▶ PROMPT
Exactly how many lines in this listing contain "zorgen"? Only the number is needed.

▶ DATA EXTRACT
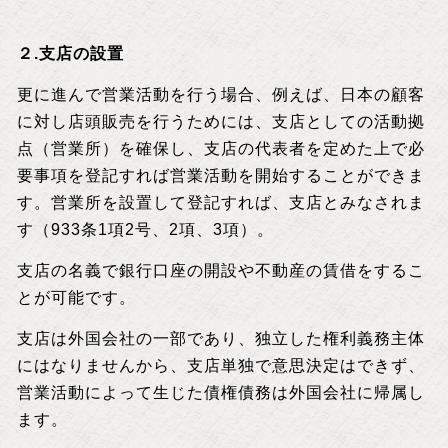
２.支店の設置
更に進んで営業活動を行う場合、例えば、日本の顧客
に対し店頭販売を行うためには、支店としての活動拠
点（営業所）を確保し、支店の代表者を定めた上で必
要事項を登記すれば営業活動を開始することができま
す。営業所を設置して登記すれば、支店とみなされま
す（933条1項2号、2項、3項）。
支店の名義で銀行口座の開設や不動産の賃借をするこ
とが可能です。
支店は外国会社の一部であり、独立した権利義務主体
にはなりませんから、支店単独で意思決定はできず、
営業活動によって生じた債権債務は外国会社に帰属し
ます。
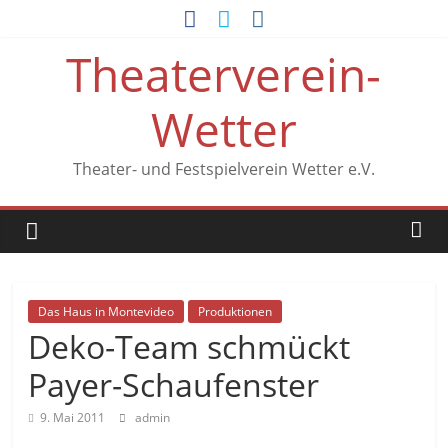
Zum
Inhalt
Theaterverein-
springen
Wetter
Theater- und Festspielverein Wetter e.V.
Das Haus in Montevideo
Produktionen
Deko-Team schmückt
Payer-Schaufenster
9. Mai 2011
admin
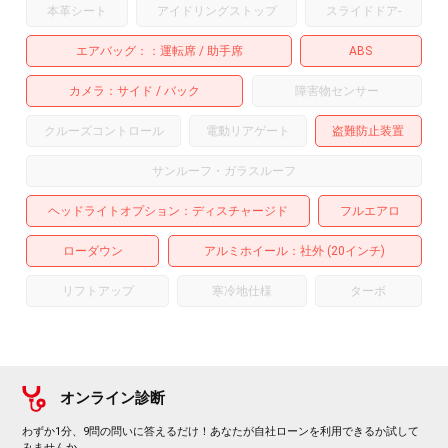
本革シート
アイドリングストップ
スライドドア
-
エアバッグ：
運転席
助手席
ABS
カメラ
サイド
バック
障害物センサー
クルーズコントロール
電動リアゲート
盗難防止装置
サンルーフ・ガラスルーフ
ヘッドライトオプション
ディスチャージド
フルエアロ
ローダウン
アルミホイール
：社外 (20インチ)
リフトアップ
寒冷地仕様
ターボ
オンライン診断
わずか1分、9問の問いに答えるだけ！あなたが自社ローンを利用できるか試して
みませんか。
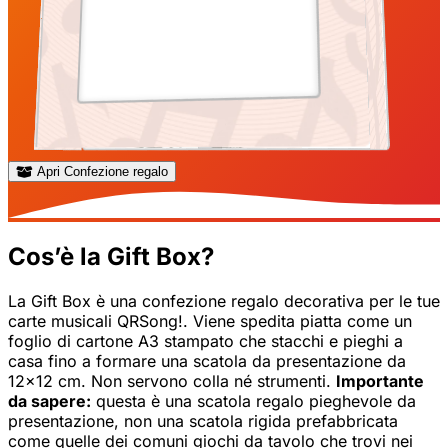
Apri Confezione regalo
Cos’è la Gift Box?
La Gift Box è una confezione regalo decorativa per le tue
carte musicali QRSong!. Viene spedita piatta come un
foglio di cartone A3 stampato che stacchi e pieghi a
casa fino a formare una scatola da presentazione da
12x12 cm. Non servono colla né strumenti.
Importante
da sapere:
questa è una scatola regalo pieghevole da
presentazione, non una scatola rigida prefabbricata
come quelle dei comuni giochi da tavolo che trovi nei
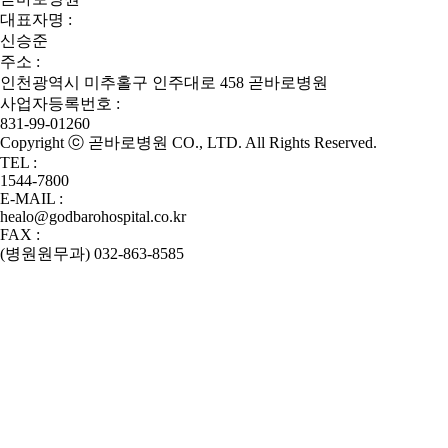
대표자명 :
신승준
주소 :
인천광역시 미추홀구 인주대로 458 곧바로병원
사업자등록번호 :
831-99-01260
Copyright ⓒ 곧바로병원 CO., LTD. All Rights Reserved.
TEL :
1544-7800
E-MAIL :
healo@godbarohospital.co.kr
FAX :
(병원원무과) 032-863-8585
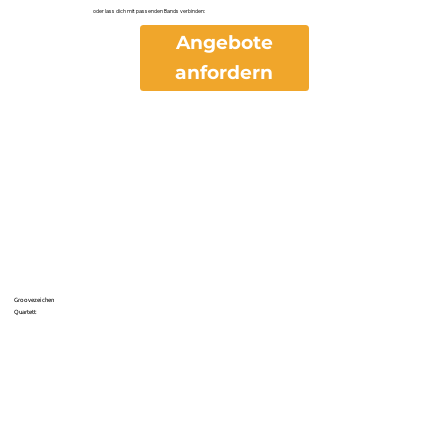
oder lass dich mit passenden Bands verbinden:
Angebote
anfordern
Groovezeichen
Quartett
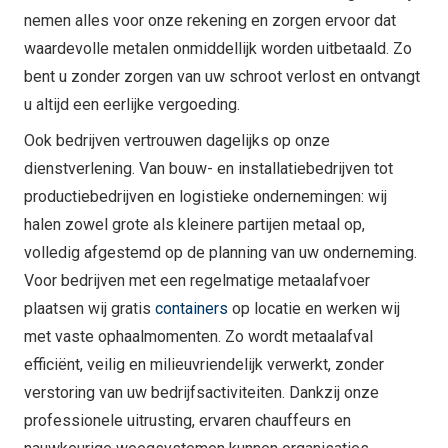
nemen alles voor onze rekening en zorgen ervoor dat
waardevolle metalen onmiddellijk worden uitbetaald. Zo
bent u zonder zorgen van uw schroot verlost en ontvangt
u altijd een eerlijke vergoeding.
Ook bedrijven vertrouwen dagelijks op onze
dienstverlening. Van bouw- en installatiebedrijven tot
productiebedrijven en logistieke ondernemingen: wij
halen zowel grote als kleinere partijen metaal op,
volledig afgestemd op de planning van uw onderneming.
Voor bedrijven met een regelmatige metaalafvoer
plaatsen wij gratis
containers
op locatie en werken wij
met vaste ophaalmomenten. Zo wordt metaalafval
efficiënt, veilig en milieuvriendelijk verwerkt, zonder
verstoring van uw bedrijfsactiviteiten. Dankzij onze
professionele uitrusting, ervaren chauffeurs en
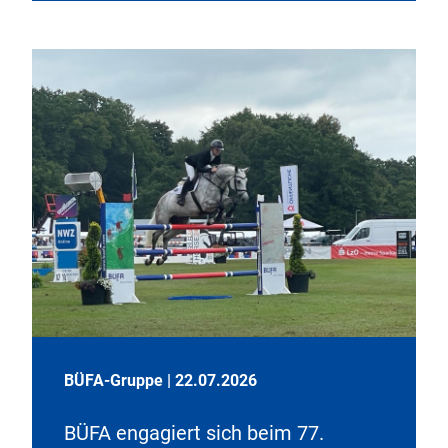
BÜFA-Gruppe
|
22.07.2026
BÜFA engagiert sich beim 77.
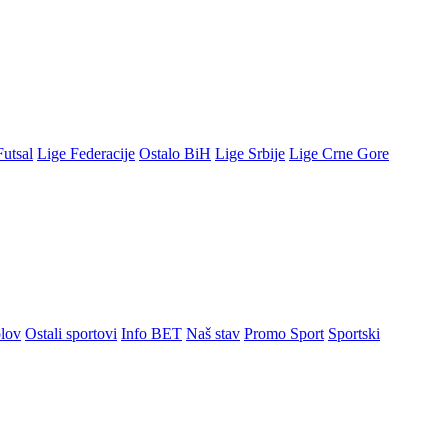
Futsal
Lige Federacije
Ostalo BiH
Lige Srbije
Lige Crne Gore
lov
Ostali sportovi
Info BET
Naš stav
Promo Sport
Sportski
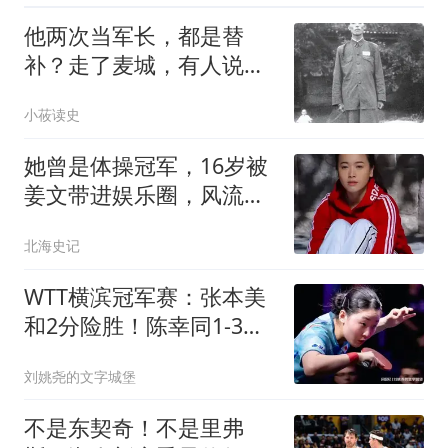
他两次当军长，都是替
补？走了麦城，有人说：
老军长来指挥就好了
小莜读史
她曾是体操冠军，16岁被
姜文带进娱乐圈，风流成
性，绯闻多如雪花
北海史记
WTT横滨冠军赛：张本美
和2分险胜！陈幸同1-3落
后，或卫冕失败？
刘姚尧的文字城堡
不是东契奇！不是里弗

▶ ANSWER BOX
2